Now, because of the jellyfish's low-fat, low digestive burden, jellyfish consumption has become a culinary trend in major cities, major restaurants, hotels have made jellyfish into a cold dish specialties, the opening of the meal to eat a bite of money, refreshing to relieve fatigue, appetite, food and turnover rate in the jellyfish help unknowingly increased performance and sales have increased, jellyfish naturally became the most important ingredient in the food industry, and the sales have increased. Jellyfish has naturally become a leader in the catering industry. Ingredients purchasers have keenly grasped this consumer demand and have also chosen to purchase Qu Kee jellyfish on a long-term basis.

Combination of Chinese and Western, stir-fry and hot pot kill

Aiming at the current eating habits of young people and the way of going to play, combined with the characteristics of jellyfish products, there have been 3 to be inherited by more than 20 years of experience in production and research and development of "Qu Ji Jellyfish" R & D team after years of hard work, research and development of a series of jellyfish dishes and put on the market. After years of hard work, the R&D team of "Qu Ji Jellyfish" has developed a series of new jellyfish dishes and put them on the market, such as jellyfish skewers, jellyfish spicy hot pot, and stewed jellyfish. This is a great way to combine the concept of continuous innovation and demand in the food and beverage industry, so that consumers can experience a more refreshing, faster and more comfortable dietary consumption, and continue to lead the consumer's taste buds.

Deconstructed to protect the liver, do not hurt the body does not hurt feelings

With the continuous development of the economy, consumers go to the hotel to eat for more and more choices of alcohol, a variety of alcohol mixed, not paying attention will drink more, and drunkenness for the body's harm and personal safety is a great threat to the hotel at this time, when the time to send a fresh jellyfish, add green onion, balsamic vinegar, stirring mixing evenly and add water to cook soup, both can sober up and drink, but also to make a good choice. Drinking, both can sober up and not hurt the body. For consumers is really warm and caring service, which is more than a discount gift can capture the hearts of consumers.

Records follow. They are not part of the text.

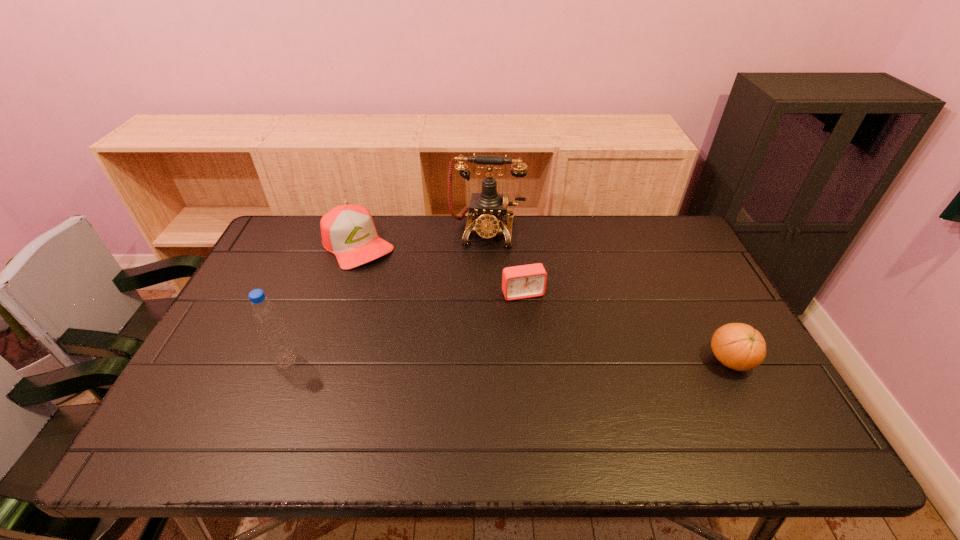 The image size is (960, 540). What are the coordinates of `unoccupied position between the tallest object and the rightmost object` in the screenshot? It's located at (609, 296).

Where is `free space between the alarm clock and the rightmost object`? free space between the alarm clock and the rightmost object is located at coordinates (626, 327).

Locate an element on the screen. This screenshot has height=540, width=960. free space that is in between the tallest object and the orange is located at coordinates (609, 296).

Where is `empty location between the baseball cap and the third nearest object`? The width and height of the screenshot is (960, 540). empty location between the baseball cap and the third nearest object is located at coordinates (441, 269).

You are a GUI agent. You are given a task and a screenshot of the screen. Output one action in this format:
    pyautogui.click(x=<x>, y=<y>)
    Task: Click on the vacant space that's between the third nearest object and the tallest object
    The image size is (960, 540).
    Given the screenshot: What is the action you would take?
    [505, 263]

At what (x,y) coordinates should I click in order to perform the action: click on empty space that is in between the orange and the tallest object. Please return your answer as a coordinate pair (x, y). Looking at the image, I should click on (609, 296).

Find the location of `vacant area between the shortest object and the orange`. vacant area between the shortest object and the orange is located at coordinates (626, 327).

Locate which object ranks fourth in proximity to the telephone. Please provide its 2D coordinates. Your answer should be formatted as a tuple, i.e. [(x, y)], where the tuple contains the x and y coordinates of a point satisfying the conditions above.

[(738, 346)]

Select which object is the second closest to the baseball cap. Please provide its 2D coordinates. Your answer should be formatted as a tuple, i.e. [(x, y)], where the tuple contains the x and y coordinates of a point satisfying the conditions above.

[(266, 317)]

At what (x,y) coordinates should I click in order to perform the action: click on vacant region that satisfies the following two spatial constraints: 1. on the back side of the tallest object; 2. on the right side of the second tallest object. Please return your answer as a coordinate pair (x, y). The width and height of the screenshot is (960, 540). Looking at the image, I should click on (338, 232). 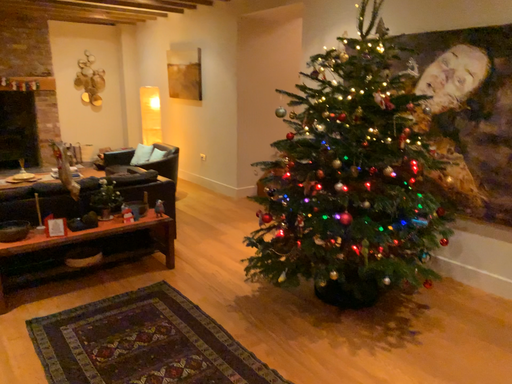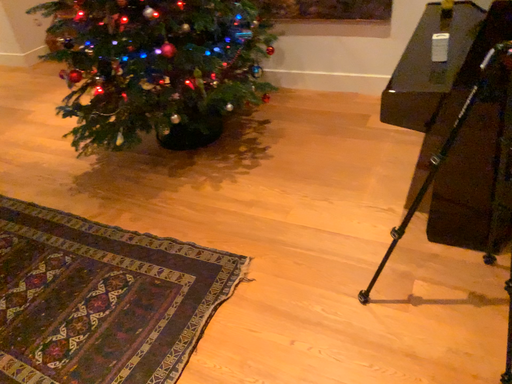 Question: Which way did the camera rotate in the video?

Choices:
 (A) rotated right
 (B) rotated left

Answer: (A) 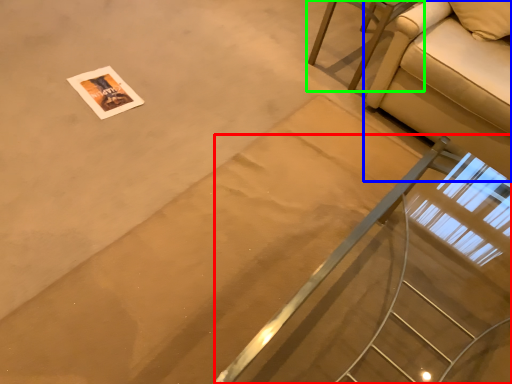 Question: Which object is positioned closest to stairs (highlighted by a red box)? Select from studio couch (highlighted by a blue box) and furniture (highlighted by a green box).

Choices:
 (A) studio couch
 (B) furniture

Answer: (A) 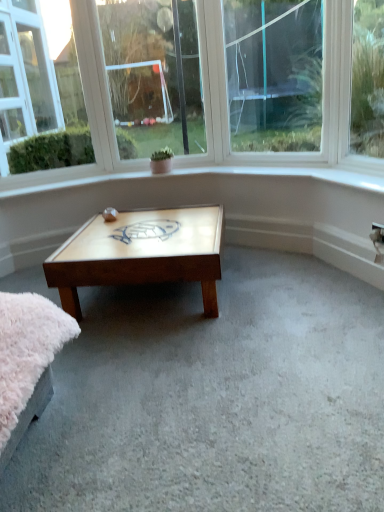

This mouthful of jellyfish, let a person mess

Qu Ji jellyfish to create a ready-to-eat wild jellyfish in addition to the taste to win over a lot of people, her nutritional value is also extremely rich, according to the determination of: per 100g jellyfish in the protein content of 12.3g, residual water compounds for 4g, calcium 182mg, iodine 132ug, as well as a variety of trace elements. Jellyfish is also a kind of medicine, I have medical writings in the layer of many times proposed jellyfish with heat detoxification, soften the stasis, decompression and swelling effect, is a good food and medicine with the complementary ingredients.